In my Rosa review, I argued that the show was really starting to address systematic oppression in a very visceral way. A lot of comparisons have been made between Kerblam and The Sun Makers – a fourth Doctor serial from 1977. In that story, a corrupt system has enslaved its workers and the Doctor comes along to help a rebellion break free.
Here things are different. Most of the people we see are living in this system and accept it as ‘the way things are’. There’s little or no motivation to rise up and make a resistance movement. The only person who does so, does it alone. By use of exploding Bubble Wrap, Charlie seeks to punish the system for creating mass unemployment through automation.
As the Doctor has a history of leading or helping rebellions against awful systems, it was unsettling to see the Doctor defending it.

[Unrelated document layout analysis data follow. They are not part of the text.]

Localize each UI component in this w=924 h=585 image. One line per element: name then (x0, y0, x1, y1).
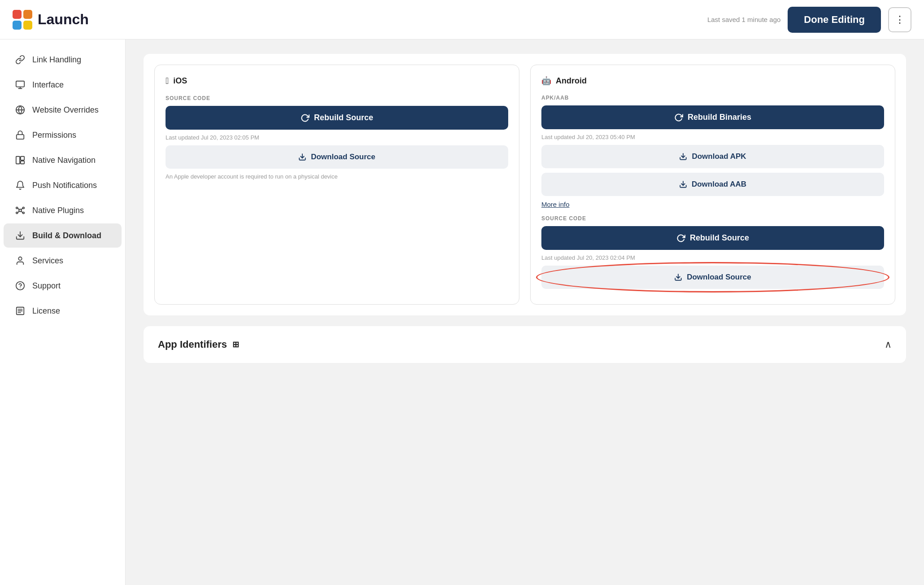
rebuild-source-icon (676, 234, 685, 243)
rebuild-icon (301, 114, 309, 122)
android-download-aab-button[interactable]: Download AAB (541, 173, 884, 196)
done-editing-button[interactable]: Done Editing (788, 7, 881, 33)
rebuild-binaries-icon (674, 113, 683, 122)
sidebar-label-website-overrides: Website Overrides (32, 105, 99, 115)
android-rebuild-source-button[interactable]: Rebuild Source (541, 226, 884, 250)
android-icon: 🤖 (541, 76, 551, 86)
platform-cards:  iOS SOURCE CODE Rebuild Source Last up… (154, 65, 895, 305)
table-icon: ⊞ (232, 340, 239, 349)
android-rebuild-binaries-button[interactable]: Rebuild Binaries (541, 105, 884, 129)
svg-point-19 (18, 257, 22, 260)
android-platform-header: 🤖 Android (541, 76, 884, 86)
app-identifiers-collapse-button[interactable]: ∧ (885, 339, 892, 350)
android-download-source-circled: Download Source (541, 266, 884, 289)
app-identifiers-section: App Identifiers ⊞ ∧ (144, 326, 906, 363)
sidebar-label-link-handling: Link Handling (32, 55, 81, 65)
logo-cell-yellow (23, 21, 32, 30)
link-icon (14, 54, 26, 65)
sidebar-item-support[interactable]: Support (4, 274, 122, 298)
svg-line-16 (18, 211, 19, 213)
sidebar-label-build-download: Build & Download (32, 231, 101, 240)
sidebar-label-services: Services (32, 256, 63, 266)
svg-line-15 (22, 208, 23, 210)
svg-rect-7 (21, 157, 24, 160)
ios-card:  iOS SOURCE CODE Rebuild Source Last up… (154, 65, 519, 305)
question-icon (14, 280, 26, 292)
download-arrow-icon (298, 153, 306, 161)
logo-area: Launch (13, 10, 89, 30)
ios-download-source-button[interactable]: Download Source (166, 145, 508, 169)
main-layout: Link Handling Interface Webs (0, 39, 924, 585)
svg-rect-6 (16, 157, 20, 164)
sidebar-label-interface: Interface (32, 80, 64, 90)
svg-rect-8 (21, 161, 24, 164)
globe-icon (14, 104, 26, 116)
build-download-section:  iOS SOURCE CODE Rebuild Source Last up… (144, 54, 906, 315)
ios-rebuild-source-button[interactable]: Rebuild Source (166, 106, 508, 130)
header: Launch Last saved 1 minute ago Done Edit… (0, 0, 924, 39)
sidebar-label-native-plugins: Native Plugins (32, 206, 84, 215)
android-download-source-button[interactable]: Download Source (541, 266, 884, 289)
logo-cell-red (13, 10, 22, 19)
sidebar-item-native-plugins[interactable]: Native Plugins (4, 198, 122, 223)
android-platform-label: Android (556, 76, 587, 86)
svg-line-14 (18, 208, 19, 210)
download-source-icon (674, 273, 682, 281)
ios-apple-dev-note: An Apple developer account is required t… (166, 173, 508, 180)
sidebar-item-interface[interactable]: Interface (4, 73, 122, 97)
sidebar-item-push-notifications[interactable]: Push Notifications (4, 173, 122, 197)
ios-platform-header:  iOS (166, 76, 508, 86)
sidebar-item-native-navigation[interactable]: Native Navigation (4, 148, 122, 172)
last-saved-text: Last saved 1 minute ago (707, 16, 780, 23)
sidebar-label-permissions: Permissions (32, 131, 76, 140)
android-card: 🤖 Android APK/AAB Rebuild Binaries Last … (530, 65, 895, 305)
svg-line-17 (22, 211, 23, 213)
sidebar-item-link-handling[interactable]: Link Handling (4, 48, 122, 72)
more-options-button[interactable]: ⋮ (888, 7, 911, 32)
ios-source-code-label: SOURCE CODE (166, 95, 508, 101)
lock-icon (14, 129, 26, 141)
logo-cell-blue (13, 21, 22, 30)
sidebar-item-website-overrides[interactable]: Website Overrides (4, 98, 122, 122)
android-more-info-link[interactable]: More info (541, 201, 884, 208)
app-identifiers-title-area: App Identifiers ⊞ (158, 339, 239, 350)
android-last-updated-apk: Last updated Jul 20, 2023 05:40 PM (541, 134, 884, 140)
sidebar-label-push-notifications: Push Notifications (32, 181, 97, 190)
sidebar-label-support: Support (32, 281, 61, 291)
app-identifiers-header: App Identifiers ⊞ ∧ (158, 339, 892, 350)
download-icon (14, 230, 26, 241)
ios-last-updated: Last updated Jul 20, 2023 02:05 PM (166, 134, 508, 141)
sidebar-label-license: License (32, 306, 60, 316)
sidebar: Link Handling Interface Webs (0, 39, 126, 585)
android-apk-aab-label: APK/AAB (541, 95, 884, 101)
header-actions: Last saved 1 minute ago Done Editing ⋮ (707, 7, 911, 33)
bell-icon (14, 179, 26, 191)
apple-icon:  (166, 76, 169, 86)
download-apk-icon (679, 153, 687, 161)
android-source-code-label: SOURCE CODE (541, 215, 884, 222)
plugins-icon (14, 205, 26, 216)
person-icon (14, 255, 26, 266)
app-identifiers-title: App Identifiers (158, 339, 227, 350)
app-title: Launch (38, 11, 89, 28)
content-area:  iOS SOURCE CODE Rebuild Source Last up… (126, 39, 924, 585)
sidebar-label-native-navigation: Native Navigation (32, 156, 96, 165)
nav-icon (14, 154, 26, 166)
logo-cell-orange (23, 10, 32, 19)
sidebar-item-services[interactable]: Services (4, 249, 122, 273)
ios-platform-label: iOS (173, 76, 187, 86)
sidebar-item-license[interactable]: License (4, 299, 122, 323)
download-aab-icon (679, 180, 687, 188)
android-download-apk-button[interactable]: Download APK (541, 145, 884, 168)
license-icon (14, 305, 26, 317)
svg-rect-0 (16, 81, 24, 87)
interface-icon (14, 79, 26, 91)
sidebar-item-permissions[interactable]: Permissions (4, 123, 122, 147)
svg-rect-5 (17, 135, 24, 139)
android-last-updated-source: Last updated Jul 20, 2023 02:04 PM (541, 254, 884, 261)
logo-icon (13, 10, 32, 30)
sidebar-item-build-download[interactable]: Build & Download (4, 223, 122, 248)
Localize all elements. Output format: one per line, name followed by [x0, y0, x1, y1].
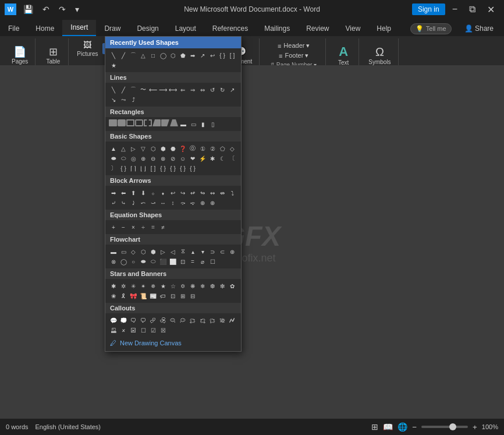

The Doctor: “The systems aren’t the problem. How people use and exploit the system, that’s the problem.”
This feels like a distinctly un-Doctor-y thing to say. While this series has focussed on people as the real threats rather than necessarily an alien menace, it didn’t feel right here. While the Doctor was certainly right to try and talk Charlie down from his horrible plan, this wasn’t what I would expect.
Something more along the lines of ‘the system needs to change, but there are better ways that don’t involve mass murder!’ Or even ‘The system is only doing what people told it to do, it’s a machine, that’s what it does’.
Automation is a very real problem, one that has been around since (and even before) the Industrial Revolution. There’s a very good video by CGPGrey on the topic that I highly recommend.
Like much of this series, there is the subversion of expectations. We are presented with characters like Jarva Slade who seems like your typical Doctor Who corporate villain. He’d have fit in quite well in The Sun Makers. Then you have Charlie, your typical Doctor Who proletariat hero figure.
When the story flips expectations; Slade is trying to do good and Charlie is actually trying to do evil, it’s narratively sound, but leaves a bad taste in the mouth.
While I enjoyed the episode for its pacing, action, characters and visuals, the message seemed off brand. It could be argued that the Doctor’s friendships with various robots and AIs puts her in a position where she will defend one.
The fault being with the people who use the system to their benefit is fine, but it was not made clear who these people are.